NHS Lothian has been rapped by health watchdogs after a patient in pain was sent away from hospital by a receptionist – only for their appendix to burst later that night.
The Scottish Public Services Ombudsman (SPSO) has ordered the health board to apologise to the patient, who is only referred to as ‘A’ to protect their anonymity, after they presented at Western General Hospital’s medical assessment unit in pain.
Rather than be seen by a medical professional in person, the receptionist at the unit took details of the symptoms and told clinical staff about the symptoms.
The receptionist then sent the patient away to phone NHS 24.
The telephone service told the patient to take paracetamol for the pain, but in the early hours of the next day the patient was rushed to hospital and received emergency surgery for a burst appendix.
The patient’s relative, who is only referred to as ‘C’ in the ombudsman’s report, submitted a complaint to NHS Lothian, which brushed off the complaint and said the receptionist acted ‘in line with normal processes’.
However, the SPSO has now ordered NHS Lothian to apologise to both ‘A’ and ‘C’ – firstly for their initial mistake in turning away A, and in how they mishandled C’s complaint.
A report from the SPSO reads: “C complained that the board failed to appropriately triage their relative (A) when A self-presented to the Medical Assessment Unit (MAU) at Western General Hospital feeling unwell.

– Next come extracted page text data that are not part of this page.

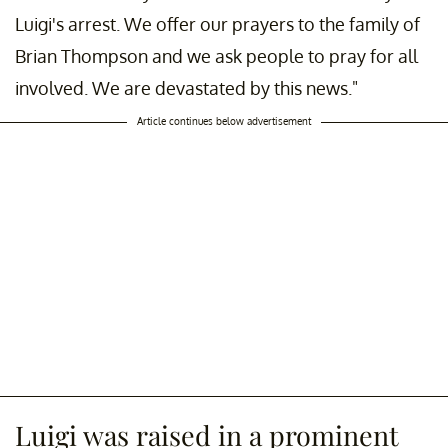
Luigi's arrest. We offer our prayers to the family of
Brian Thompson and we ask people to pray for all
involved. We are devastated by this news."
Article continues below advertisement
Luigi was raised in a prominent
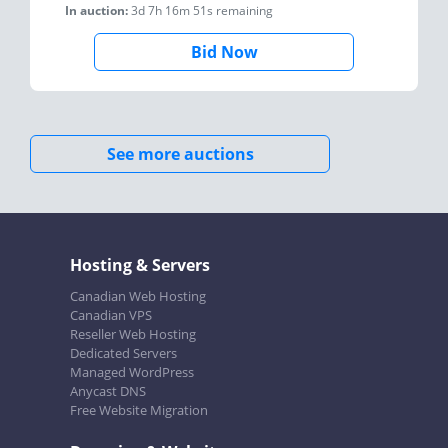
In auction:
3d 7h 16m 51s
remaining
Bid Now
See more auctions
Hosting & Servers
Canadian Web Hosting
Canadian VPS
Reseller Web Hosting
Dedicated Servers
Managed WordPress
Anycast DNS
Free Website Migration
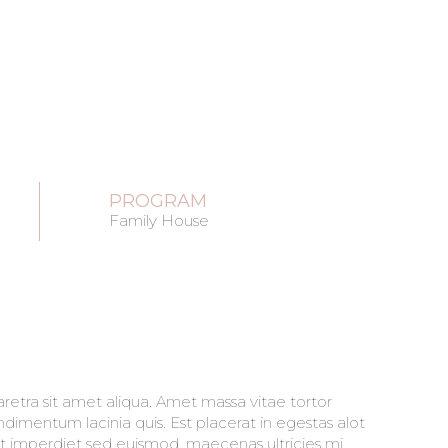
PROGRAM
Family House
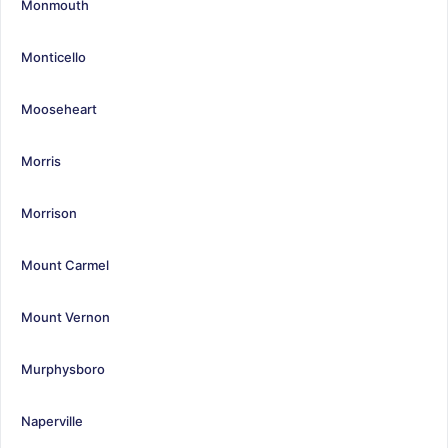
Monmouth
Monticello
Mooseheart
Morris
Morrison
Mount Carmel
Mount Vernon
Murphysboro
Naperville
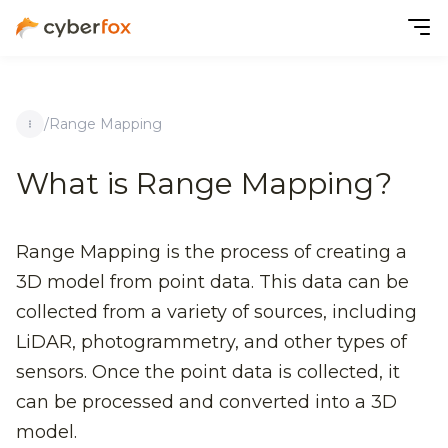
/
Range Mapping
What is Range Mapping?
Range Mapping is the process of creating a
3D model from point data. This data can be
collected from a variety of sources, including
LiDAR, photogrammetry, and other types of
sensors. Once the point data is collected, it
can be processed and converted into a 3D
model.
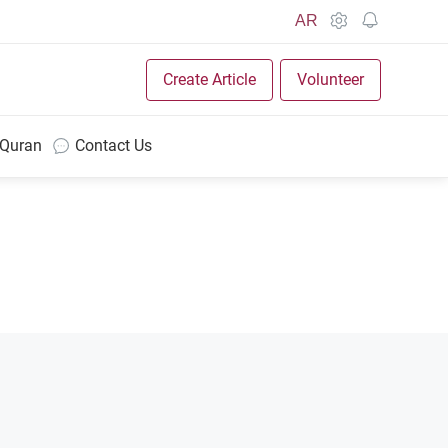
AR
Create Article
Volunteer
 Quran
Contact Us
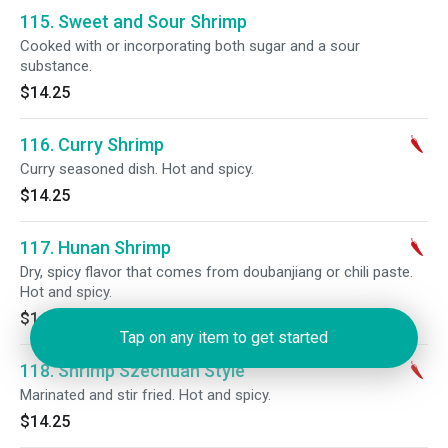
115. Sweet and Sour Shrimp
Cooked with or incorporating both sugar and a sour
substance.
$14.25
116. Curry Shrimp
Curry seasoned dish. Hot and spicy.
$14.25
117. Hunan Shrimp
Dry, spicy flavor that comes from doubanjiang or chili paste.
Hot and spicy.
$14.25
Tap on any item to get started
118. Shrimp Szechuan Style
Marinated and stir fried. Hot and spicy.
$14.25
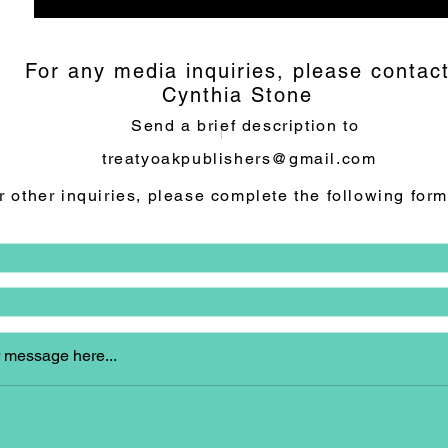
For any media inquiries, please contac
Cynthia Stone
Send a brief description to
treatyoakpublishers@gmail.com
r other inquiries, please complete the following form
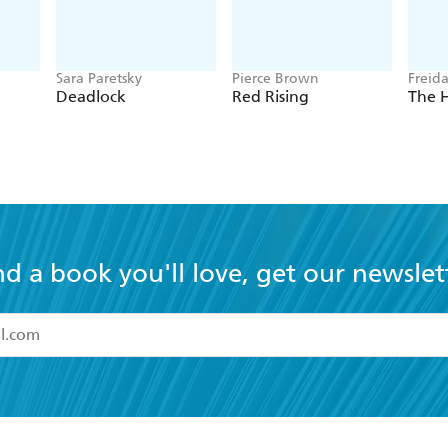
Sara Paretsky
Pierce Brown
Freid
Deadlock
Red Rising
The 
nd a book you'll love, get our newslet
read and accept the
Terms and Conditions
r 13 years of age
ead and consent to Hachette Australia using my personal in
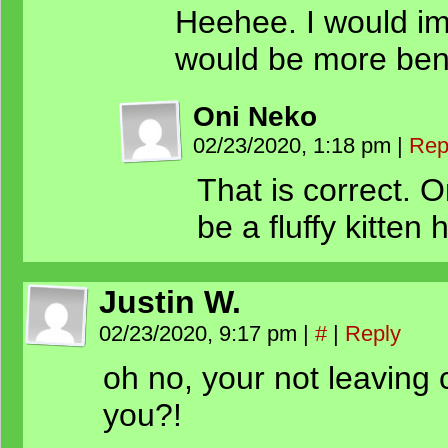
Heehee. I would i
would be more bene
Oni Neko
02/23/2020, 1:18 pm
|
Rep
That is correct. 
be a fluffy kitten h
Justin W.
02/23/2020, 9:17 pm
|
#
|
Reply
oh no, your not leaving 
you?!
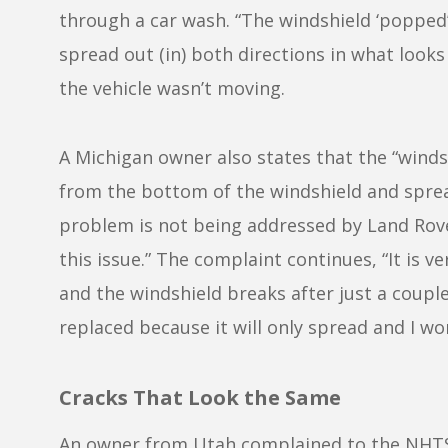
through a car wash. “The windshield ‘popped’
spread out (in) both directions in what looks
the vehicle wasn’t moving.
A Michigan owner also states that the “winds
from the bottom of the windshield and sprea
problem is not being addressed by Land Rove
this issue.” The complaint continues, “It is v
and the windshield breaks after just a couple
replaced because it will only spread and I wo
Cracks That Look the Same
An owner from Utah complained to the NHTSA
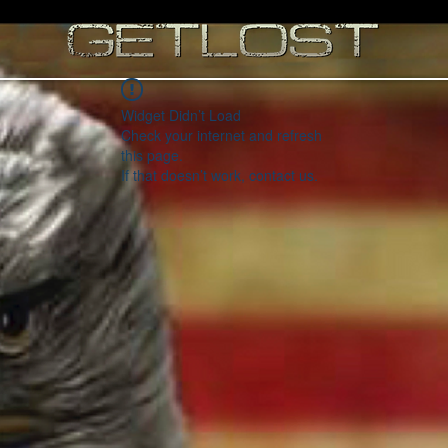
Widget Didn’t Load
Check your internet and refresh
this page.
If that doesn’t work, contact us.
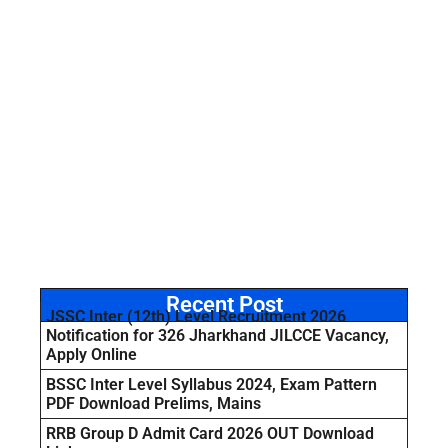
Recent Post
JSSC Inter (12th) Level Recruitment 2026
Notification for 326 Jharkhand JILCCE Vacancy,
Apply Online
BSSC Inter Level Syllabus 2024, Exam Pattern
PDF Download Prelims, Mains
RRB Group D Admit Card 2026 OUT Download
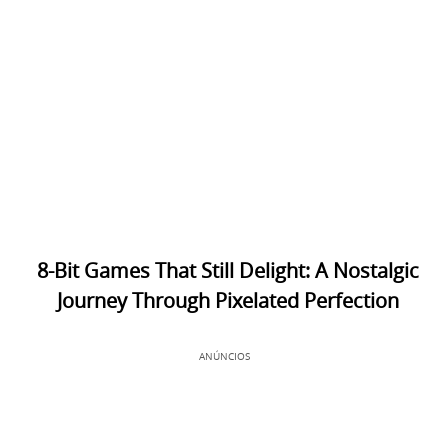
8-Bit Games That Still Delight: A Nostalgic
Journey Through Pixelated Perfection
ANÚNCIOS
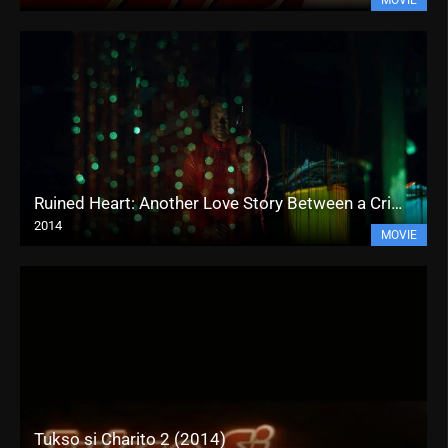
Ruined Heart: Another Love Story Between a Criminal & a Whore (2014)
2014
MOVIE
Tukso si Charito 2 (2014)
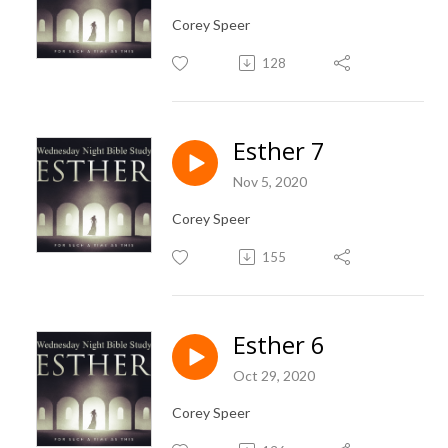
Corey Speer
128
Esther 7
Nov 5, 2020
Corey Speer
155
Esther 6
Oct 29, 2020
Corey Speer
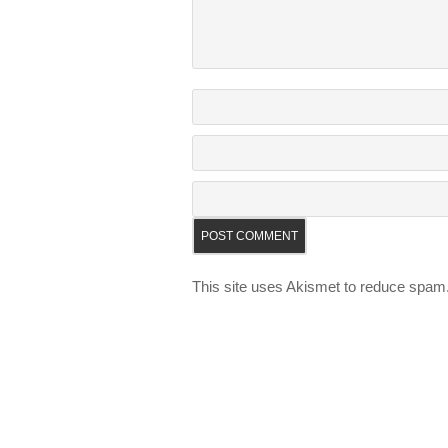
This site uses Akismet to reduce spam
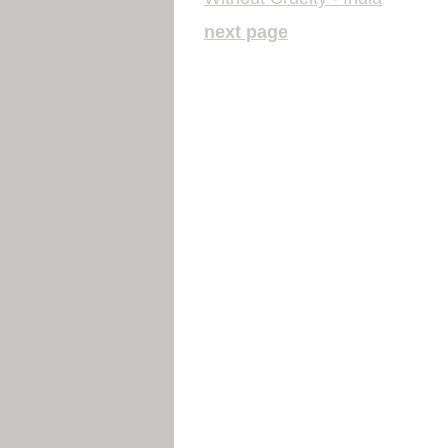
next page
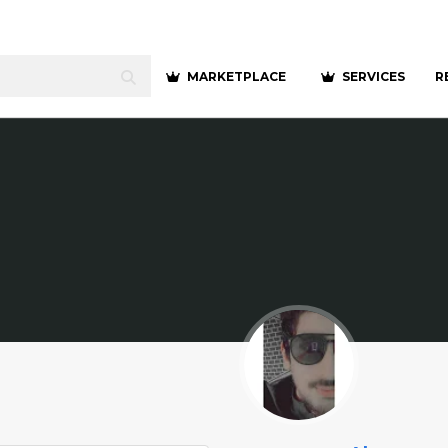
MARKETPLACE
SERVICES
R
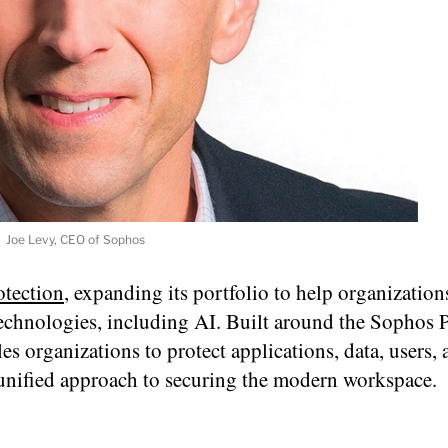
Joe Levy, CEO of Sophos
tection
, expanding its portfolio to help organization
echnologies, including AI. Built around the Sophos 
les organizations to protect applications, data, users,
 unified approach to securing the modern workspace.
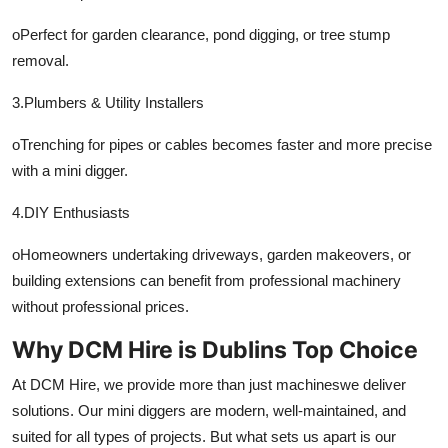
oPerfect for garden clearance, pond digging, or tree stump
removal.
3.Plumbers & Utility Installers
oTrenching for pipes or cables becomes faster and more precise
with a mini digger.
4.DIY Enthusiasts
oHomeowners undertaking driveways, garden makeovers, or
building extensions can benefit from professional machinery
without professional prices.
Why DCM Hire is Dublins Top Choice
At DCM Hire, we provide more than just machineswe deliver
solutions. Our mini diggers are modern, well-maintained, and
suited for all types of projects. But what sets us apart is our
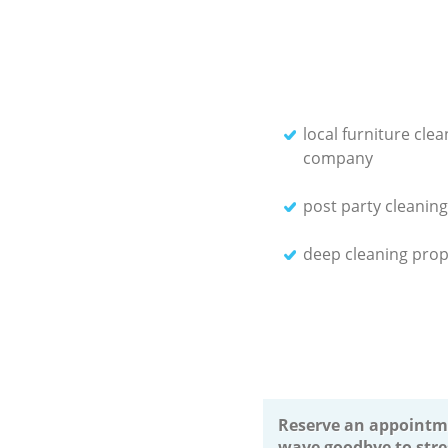
local furniture clea
company
post party cleaning
deep cleaning prop
Reserve an appointm
wave goodbye to stre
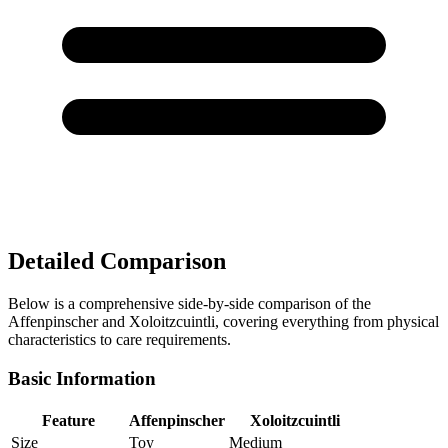
Detailed Comparison
Below is a comprehensive side-by-side comparison of the
Affenpinscher and Xoloitzcuintli, covering everything from physical
characteristics to care requirements.
Basic Information
Feature
Affenpinscher
Xoloitzcuintli
Size
Toy
Medium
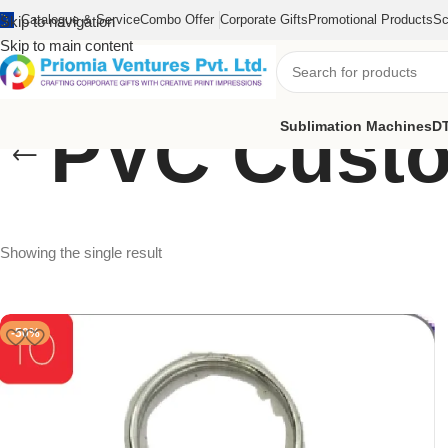
Catalogue & Service
Combo Offer
Corporate Gifts
Promotional Products
Sc
Skip to navigation
Skip to main content
PVC Custo
Sublimation Machines
DT
Showing the single result
-50%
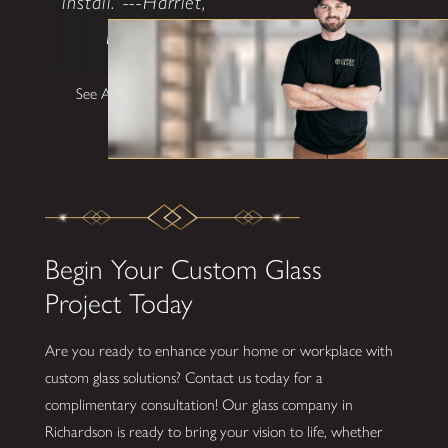
install. ---Harriet,
Dallas"
See All Testimonials
Begin Your Custom Glass
Project Today
Are you ready to enhance your home or workplace with
custom glass solutions? Contact us today for a
complimentary consultation! Our glass company in
Richardson is ready to bring your vision to life, whether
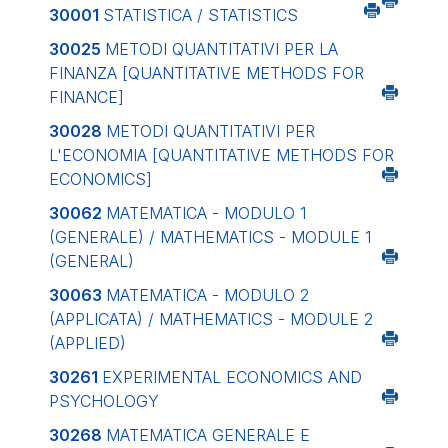
30001
STATISTICA / STATISTICS
30025
METODI QUANTITATIVI PER LA
FINANZA
[QUANTITATIVE METHODS FOR
FINANCE]
30028
METODI QUANTITATIVI PER
L'ECONOMIA
[QUANTITATIVE METHODS FOR
ECONOMICS]
30062
MATEMATICA - MODULO 1
(GENERALE) / MATHEMATICS - MODULE 1
(GENERAL)
30063
MATEMATICA - MODULO 2
(APPLICATA) / MATHEMATICS - MODULE 2
(APPLIED)
30261
EXPERIMENTAL ECONOMICS AND
PSYCHOLOGY
30268
MATEMATICA GENERALE E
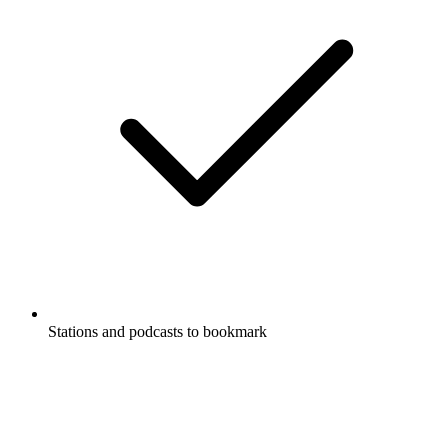
Stations and podcasts to bookmark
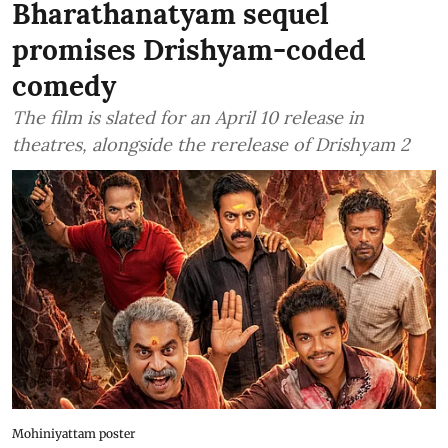
Bharathanatyam sequel
promises Drishyam-coded
comedy
The film is slated for an April 10 release in
theatres, alongside the rerelease of Drishyam 2
Mohiniyattam poster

“A spoke with the receptionist who took details of their symptoms and, having discussed A’s symptoms with clinical staff, the receptionist advised A that they should contact NHS 24.
“A left the hospital and contacted NHS 24 who advised A to take paracetamol for the pain.
“A was taken to another hospital in the early hours of the next day and had an emergency operation for a ruptured appendix.
“In response to the complaint, the board explained that the receptionist acted in line with their normal processes.
“C was not satisfied with the response provided and brought the complaint to our office.
“We found that the board were unable to evidence that A was reviewed by a triage nurse or doctor in person as per their protocol.
“Given there was no evidence that the appropriate protocol was followed, we upheld the complaint. In addition, having reviewed the handling of C’s original complaint, we concluded that the board failed to appropriately investigate and respond to C’s complaint.”
The report orders NHS Lothian to “apologise to A for failing to follow the protocol when they attended the hospital and for failing to take appropriate records of the assessment and triage”, and to “apologise to C for failing to appropriately investigate and respond to their complaint”.
Dr Tracey Gillies, medical director at NHS Lothian said, “We accept the ombudsman’s recommendations in full and have already issued written apologies directly to A and C. I would also like to take the opportunity to apologise for the failings in this case and for any distress caused.
“Reception staff do not carry out medical screening or assessment of patients, but will gather initial information about patients such as their name, address and date of birth, and will find out what their symptoms are before the details are passed to our clinical teams.
“Patients will only be directed to the most appropriate service following input from our clinical teams.
“In response to this complaint, the service carried out a review of their processes and implemented some minor changes to support the triaging of patients.”
This marks the second time this month NHS Lothian has been ordered to apologise to a patient for problems with diagnostics and complaints handling.
Recently, NHS Lothian was forced to apologise to the parents of a disabled child after failing to diagnose the child’s hearing loss for nearly six years.
The SPSO investigated the health board after it received a complaint from the patient’s parents, who said NHS Lothian had failed to diagnose their child, despite numerous hearing tests between June 2012 and January 2018.
After repeated concerns were raised by the child’s parents and school, the patient was sent to another health board, where they were diagnosed with hearing loss. By that time, the child was eight-years-old.
Health chiefs were also rapped for their complaints handling procedures, with the SPSO saying their responses to the child’s parents “were very poor”.